Upon reviewing the literature, it was discovered that the studies were limited to small datasets, accuracy rate was low, the classification was made as tumor or notumor instead of multiple classification, and that the proposed approaches were not supported by explainable artificial intelligence methods to ensure their reliability. For this purpose, the proposed study developed a model that classifies a large dataset containing MRI scans for four different tumor types, and the transparency of the model was provided by visualizing which region in the image the model’s prediction was focused on with XAI. Furthermore, a hybrid model was proposed that combines the strengths of both ML and DL.
3. Materials and Methods
This paper proposes a hybrid model by developing a CNN model for brain tumor multiple classification and combining it with the XGBoost method. In addition, the result generation process of the model is made more clear and transparent with the integration of Grad-CAM. The proposed model’s block diagram is displayed in
Figure 1. A process consisting of data preparation, augmentation and preprocessing, building the CNN model and feature extraction, classification of the extracted features with XGBoost and explanation of the classification decisions with Grad-CAM is proposed.
3.1. Dataset and Preprocessing
In this study, a publicly accessible dataset was acquired from kaggle.com by merging images from the Br35H, SARTAJ, and figshare datasets [
25]. Each image is a 512 × 512 jpeg file. The dataset includes MRI scans of glioma, meningioma, notumor and pituitary brain tumor types. The dataset contains 7023 images in total, consisting of 1311 test data and 5712 training data. The number of training and test MRI images for each class is detailed in
Table 1.
Figure 2 shows sample images for each class in the dataset.
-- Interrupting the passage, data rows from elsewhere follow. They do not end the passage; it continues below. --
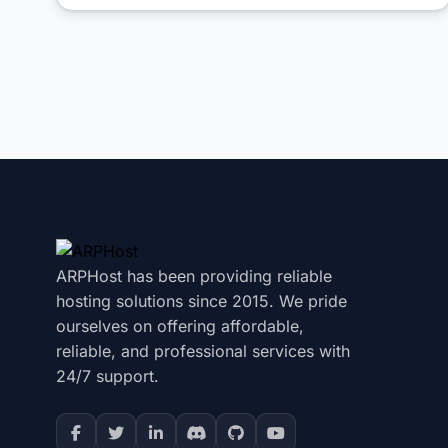
ARPHost has been providing reliable
hosting solutions since 2015. We pride
ourselves on offering affordable,
reliable, and professional services with
24/7 support.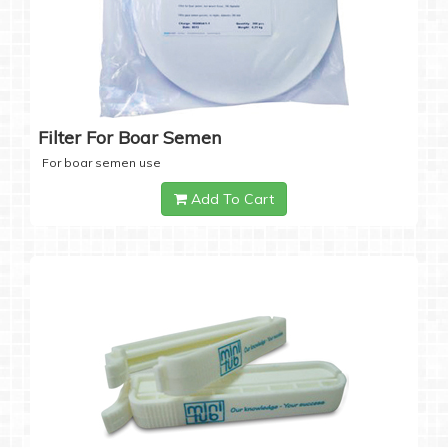
Filter For Boar Semen
For boar semen use
Add To Cart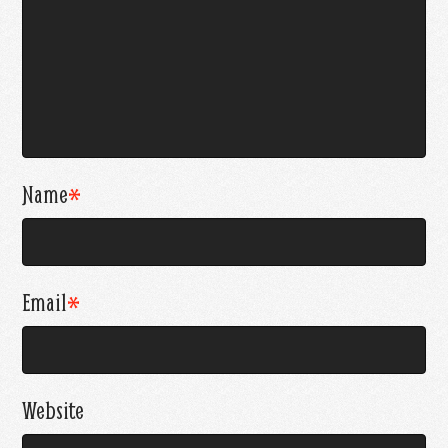
Name
*
Email
*
Website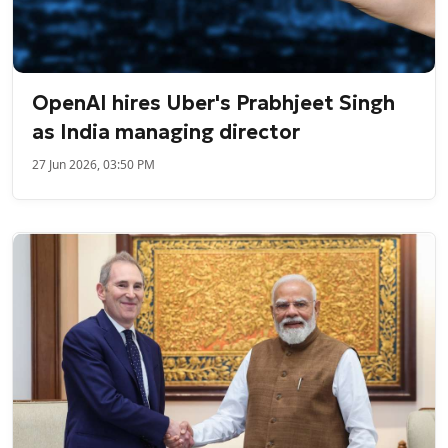
OpenAI hires Uber's Prabhjeet Singh
as India managing director
27 Jun 2026, 03:50 PM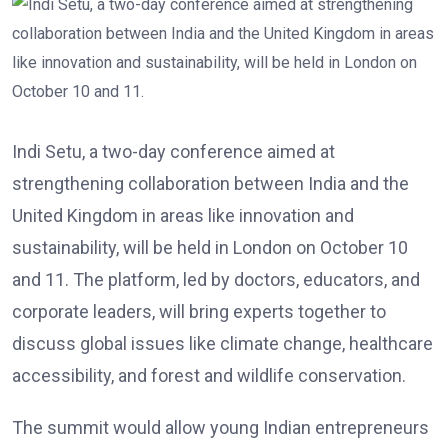
Indi Setu, a two-day conference aimed at
strengthening collaboration between India and the
United Kingdom in areas like innovation and
sustainability, will be held in London on October 10
and 11. The platform, led by doctors, educators, and
corporate leaders, will bring experts together to
discuss global issues like climate change, healthcare
accessibility, and forest and wildlife conservation.
The summit would allow young Indian entrepreneurs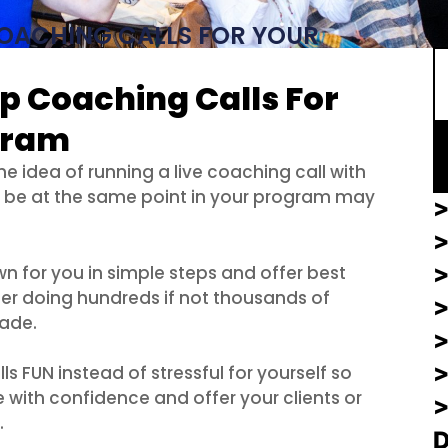
S
OACHING CALLS FOR YOUR
p Coaching Calls For
gram
he idea of running a live coaching call with
l be at the same point in your program may
>
>
wn for you in simple steps and offer best
ter doing hundreds if not thousands of
cade.
>
 FUN instead of stressful for yourself so
 with confidence and offer your clients or
.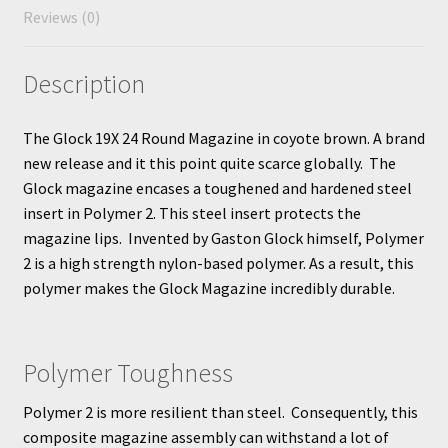
Reviews (0)
Description
The Glock 19X 24 Round Magazine in coyote brown. A brand
new release and it this point quite scarce globally. The
Glock magazine encases a toughened and hardened steel
insert in Polymer 2. This steel insert protects the
magazine lips. Invented by Gaston Glock himself, Polymer
2 is a high strength nylon-based polymer. As a result, this
polymer makes the Glock Magazine incredibly durable.
Polymer Toughness
Polymer 2 is more resilient than steel. Consequently, this
composite magazine assembly can withstand a lot of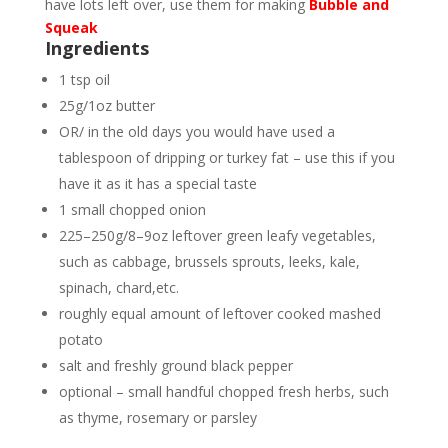
have lots left over, use them for making
Bubble and
Squeak
Ingredients
1 tsp oil
25g/1oz butter
OR/ in the old days you would have used a
tablespoon of dripping or turkey fat – use this if you
have it as it has a special taste
1 small chopped onion
225–250g/8–9oz leftover green leafy vegetables,
such as cabbage, brussels sprouts, leeks, kale,
spinach, chard,etc.
roughly equal amount of leftover cooked mashed
potato
salt and freshly ground black pepper
optional – small handful chopped fresh herbs, such
as thyme, rosemary or parsley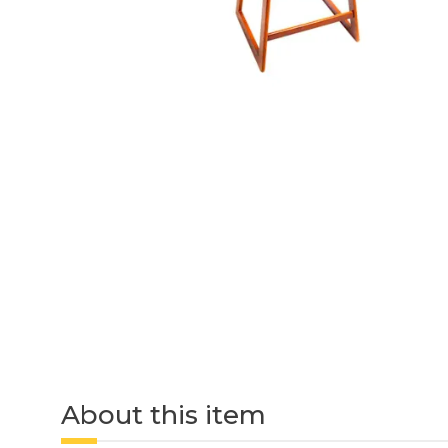
About this item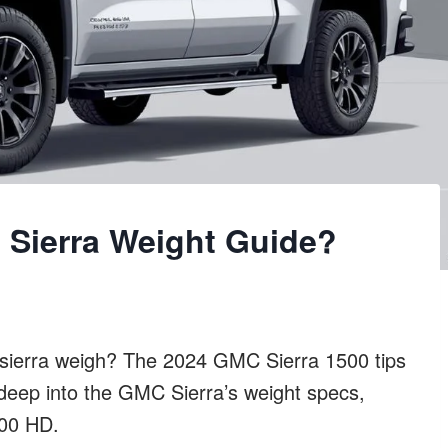
Sierra Weight Guide?
ierra weigh? The 2024 GMC Sierra 1500 tips
 deep into the GMC Sierra’s weight specs,
500 HD.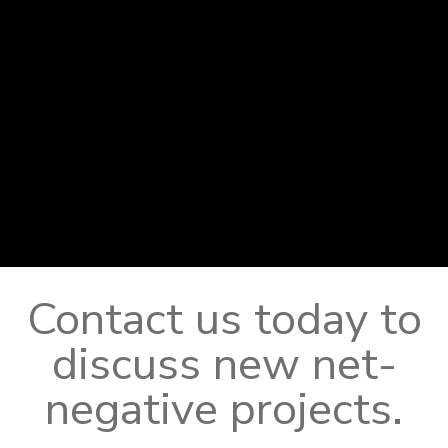
Contact us today to
discuss new net-
negative projects.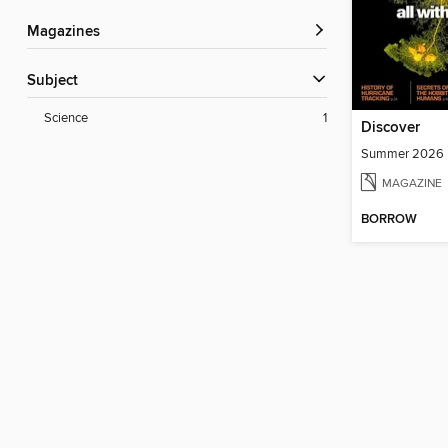
Magazines
Subject
Science
1
Discover
Summer 2026
MAGAZINE
BORROW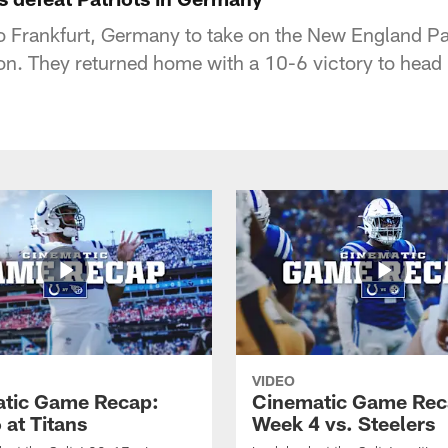
to Frankfurt, Germany to take on the New England Pa
. They returned home with a 10-6 victory to head 
VIDEO
tic Game Recap:
Cinematic Game Rec
 at Titans
Week 4 vs. Steelers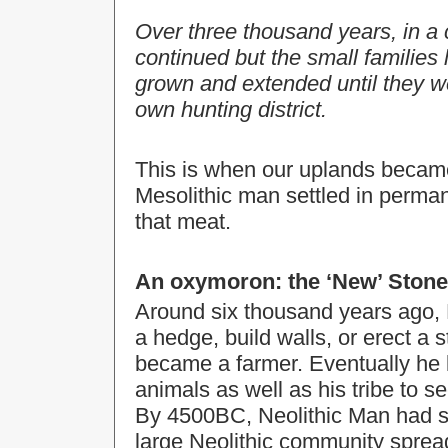
Over three thousand years, in a 
continued but the small families 
grown and extended until they we
own hunting district.
This is when our uplands becam
Mesolithic man settled in permane
that meat.
An oxymoron: the ‘New’ Stone 
Around six thousand years ago, 
a hedge, build walls, or erect a 
became a farmer. Eventually he 
animals as well as his tribe to 
By 4500BC, Neolithic Man had s
large Neolithic community spread 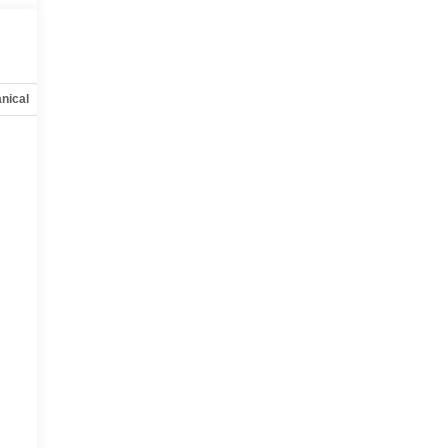
nical
Options
Specs
,
t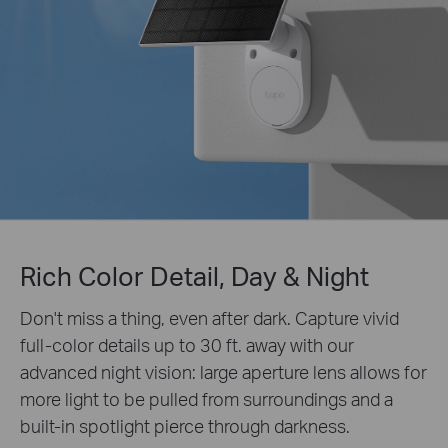
Rich Color Detail, Day & Night
Don't miss a thing, even after dark. Capture vivid
full-color details up to 30 ft. away with our
advanced night vision: large aperture lens allows for
more light to be pulled from surroundings and a
built-in spotlight pierce through darkness.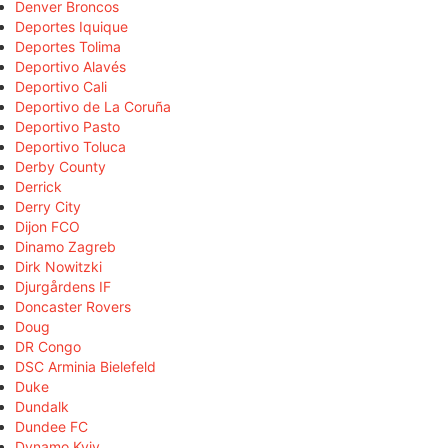
Denver Broncos
Deportes Iquique
Deportes Tolima
Deportivo Alavés
Deportivo Cali
Deportivo de La Coruña
Deportivo Pasto
Deportivo Toluca
Derby County
Derrick
Derry City
Dijon FCO
Dinamo Zagreb
Dirk Nowitzki
Djurgårdens IF
Doncaster Rovers
Doug
DR Congo
DSC Arminia Bielefeld
Duke
Dundalk
Dundee FC
Dynamo Kyiv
Before using the dataset to train the CNN model, data augmentation and preprocessing steps were applied. First, the TensorFlow/Keras library’s ImageDataGenerator class was used to apply a variety of data augmentation techniques to the training data. Images were zoomed (zoom_range = 0.2), rotated at random angles (rotation_range = 20), horizontally flipped (horizontal_flip = True), shifted (shear_range = 0.2) and vertically and horizontally shifted (height_shift_range = 0.2, width_shift_range = 0.2) with the given parameter values. With the fill_mode = ’nearest’ parameter, newly formed pixels were filled with the value of their nearest neighbors. In this manner, the diversity of the training data was expanded, it was ensured that more images were used for training and the model’s generalization ability was strengthened. No augmentation process was applied for the test data. Then, preprocessing steps were applied to provide better performance by making both the training and test data suitable for the model. Resizing the images (128 × 128), transforming grayscale images to RGB images (128 × 128 × 3), and normalizing the pixel values to the range of 0–1, are the preprocessing techniques used. Lastly, 20% and 80% of the dataset, respectively, are divided for validation and training.
3.2. Proposed Model
The proposed hybrid model is a three-stage process: feature extraction with a customized CNN model, classification with XGBoost, and explainability of classification predictions with Grad-CAM.
3.2.1. Feature Extraction
Features are extracted with the developed CNN architecture and images are classified based on these features with XGBoost. For this purpose, the last dense layer of the CNN architecture that performs classification is removed and the features obtained from other layers are given to XGBoost as input. The classification success depends on the features extracted from the CNN model. Therefore, a CNN model that extracts features in a way that provides high classification accuracy has been developed. To understand the contribution of replacing the CNN’s fully connected layer with XGBoost, an ablation study was conducted. According to the results of the ablation study, when only CNN was used, the model achieved 97.80% accuracy. When the fully connected layer and XGBoost were added to CNN, the accuracy increased to 98.73%. However, the highest accuracy value of 99.77% was obtained from the model where only CNN and XGBoost were used together. The results show that the highest performance is achieved with the proposed system architecture and that high-level semantic information is preserved and further utilized effectively. Although the performance of the CNN model is improved by stacking the fully connected layer outputs with XGBoost, the most successful results are obtained with the proposed model.
In
Figure 3, the proposed CNN model architecture is displayed. The model consists of three convolution layers (Conv2D) with 32, 64 and 128 filters. Each layer uses a 3 × 3 kernel size and the ReLU activation function. While lower-level feature information is extracted with the first convolution layer, more complex patterns and features are extracted with the following convolution layers. After each convolution layer, 2 × 2 MaxPooling is implemented to decrease the computational load by reducing the feature maps’ dimensions and to increase the model’s ability for generalization. The risk of overfitting is reduced by applying a 0.3 dropout after convolution layers and a 0.5 dropout after fully connected layers. The multidimensional feature maps created by the convolution layers are converted to a one-dimensional vector with the flatten layer and transferred to fully connected layers (dense layers). These layers employ the ReLU activation function and have 256 and 128 neurons. The model can compute probabilities between four classes thanks to the last layer’s 4-neuron output layer with a softmax activation function. However, this last layer was removed when combining with XGBoost.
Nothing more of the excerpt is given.